Lab: Interactive Visualizations with Plotly

DSAN5200 - Spring 2024

Published

February 5, 2024

Overview and dataset

For this lab, you will work with the dataset collected to produce the paper Summarizing CPU and GPU Design Trends with Product Data. There is a related website https://chip-dataset.vercel.app/ that shows some of this data graphically using interactive plots.

We will discuss initial data processing and visualization approaches in class, thinking about the added elements of interaction (hovering, mouse clicks, etc.) to improve the visualizations in the website using Plotly.

The dataset is a CSV file in the data/ directory which contains almost 5,000 data points collected over time. It includes all CPU and GPU products to the best of the authors’ knowledge and kept up to date.

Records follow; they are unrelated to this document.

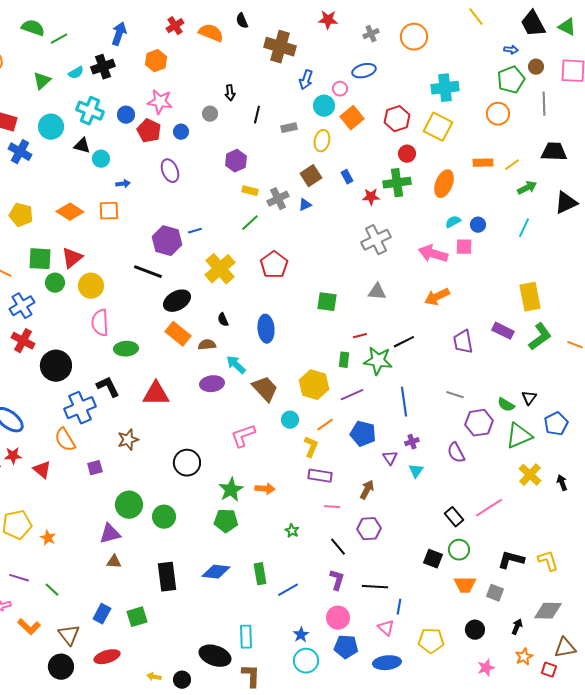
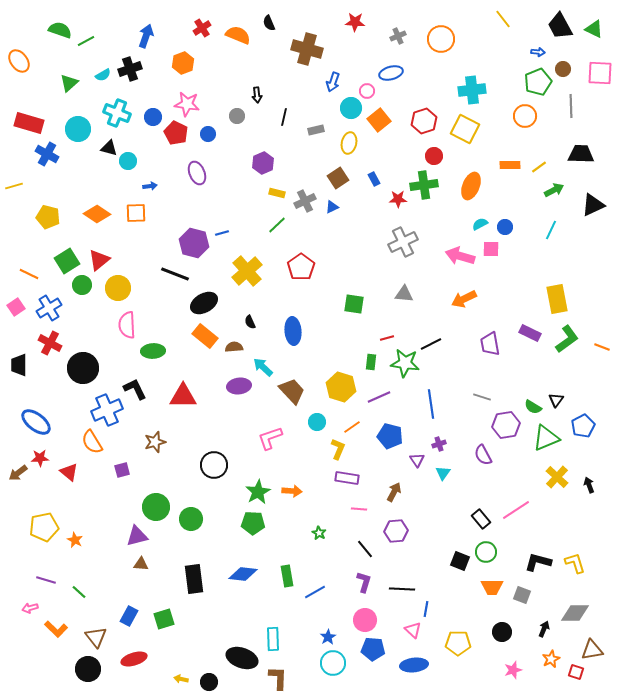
green square: (40, 259) -> (67, 261), turned -35

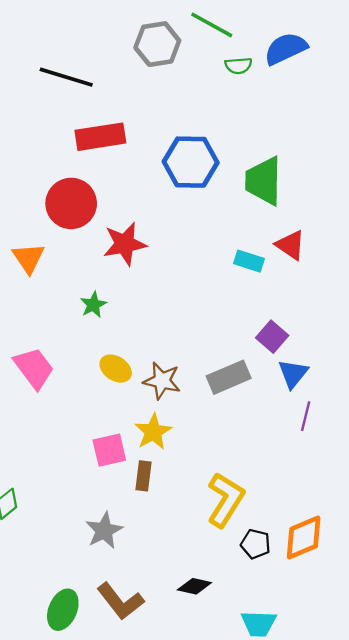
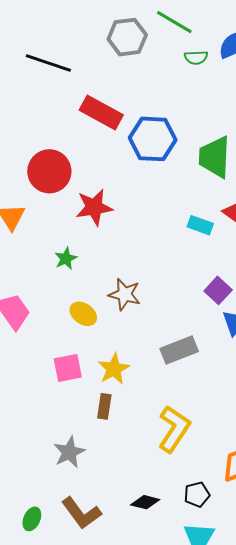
red rectangle: (100, 137) -> (101, 113), moved, turned 36
gray rectangle: (229, 377) -> (179, 350), moved
brown star: (162, 381) -> (125, 294), moved
pink square: (109, 450) -> (68, 368), moved
black pentagon: (256, 544) -> (197, 494), moved, turned -30
green ellipse: (63, 610) -> (32, 519), size x0.7

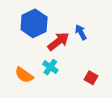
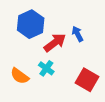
red square: (91, 78) -> (87, 80), size x1.6

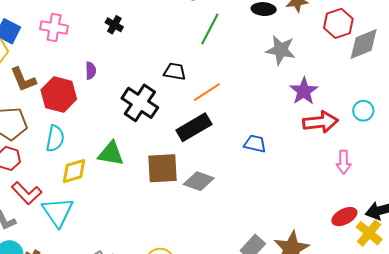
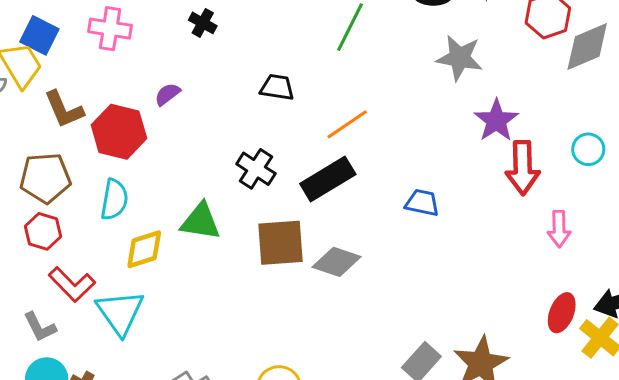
purple semicircle: (91, 71) -> (167, 94), turned -126
black trapezoid: (175, 72) -> (277, 87), moved
black cross: (140, 103) -> (256, 169), moved, size x0.7
red arrow: (320, 122) -> (523, 168), turned 96
red ellipse: (344, 217) -> (562, 313), turned -40

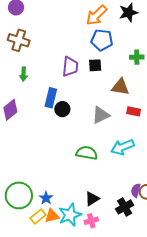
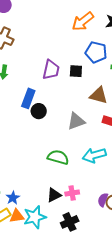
blue pentagon: (102, 40) -> (96, 52), moved
black triangle: (92, 199) -> (54, 195), moved
black cross: (125, 207) -> (70, 222), moved
pink cross: (91, 221) -> (72, 193), moved

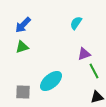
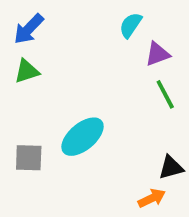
purple triangle: (84, 54) -> (157, 54), moved
green line: (94, 71) -> (165, 94), moved

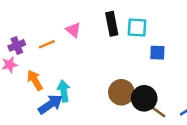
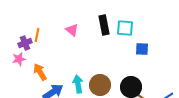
orange line: (47, 44) -> (37, 35), moved, turned -56
cyan arrow: (64, 91) -> (78, 84), moved
brown circle: (121, 92) -> (100, 85), moved

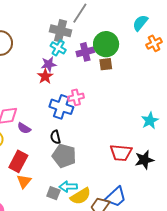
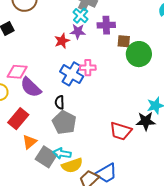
green circle: (106, 44) -> (139, 54), moved
purple star: (49, 64) -> (78, 31), moved
purple semicircle: (24, 128) -> (31, 87), size x1.6
black star: (144, 160) -> (146, 121), moved
orange triangle: (24, 181) -> (30, 142), moved
gray square: (53, 193) -> (46, 157), size x1.5

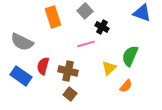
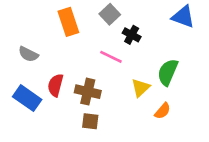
gray semicircle: (22, 42) -> (28, 54), size x0.7
pink line: (86, 44) -> (111, 57), turned 42
brown square: (70, 94) -> (90, 121), turned -32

Field Description (blank if self-explanatory)
Product Manufacturer, series and model number
Type CPU or GPU
Release Date
Process Size (nm)
TDP (W) Thermal Desing Power
Die Size (mm^2)
Transistors (million)
Freq (GHz) Base clock speed
Foundry The chip fabricator
Vendor Manufacturer
FP16 GFLOPS Millions (giga) floating Point Operations per Second (FLOPS) at 16 bit precision
FP32 GFLOPS Millions (giga) floating Point Operations per Second (FLOPS) at 32 bit precision
FP64 GFLOPS Millions (giga) floating Point Operations per Second (FLOPS) at 64 bit precision

Data considerations (from the paper)

  • Many GPU products (for example, the NVIDIA Tesla K80) contain more than one GPU chip on a single board. This dataset only considers the properties for one of its chips.
  • For device frequency, only the base clock frequency speed (in GHz) is considered.
  • Energy consumption is estimated using TDP (Thermal Design Power).
  • Transistor count for Intel CPUs produced since 2014 are missing since those are not provided.

Tasks

  • Using the website as an inspiration, create four interactive Plotly plots (two with R, and two with Python) that help illustrate Moore’s Law and the differences in CPUs, GPUs. and vendors over the years.

Notes:

  • You may only use the plotly.graph_objects library in and the plotly package in . plotly.express may not be used.
  • You must build the visualizations from scratch with Plotly. You may not generate Plotly from matplotlib, seaborn or ggplot objects.
  • You may choose to create new visualizations, or recreate a version of existings plot on the website, but you must make improvements. Some ideas:
    • Modify the data (via transformations or other methods)
    • Change the unit of analysis
    • Select appropriate color encodings
    • Use faceting as appropriate
    • Add additional interactions
    • You do not need to re-create the selection boxes, just focus on the visualizations
  • Observable may not be used.

Remember:

  • Your visualizations must:
    • Have a descriptive caption (using the chunk option fig-cap).
    • Be properly labeled, with axes labeled and units shown.
    • Have any necessary annotations to help the viewer understand.
    • Have a title.
    • Use the themes you’ve developed.
  • Separate your sections with a level 2 header (## ...).
  • Make sure to use spell and grammar check.

Submission

  • The final deliverable must be a rendered Quarto HTML document called named my_submission.html at the root level. The corresponding Quarto document must be called my_submission.qmd.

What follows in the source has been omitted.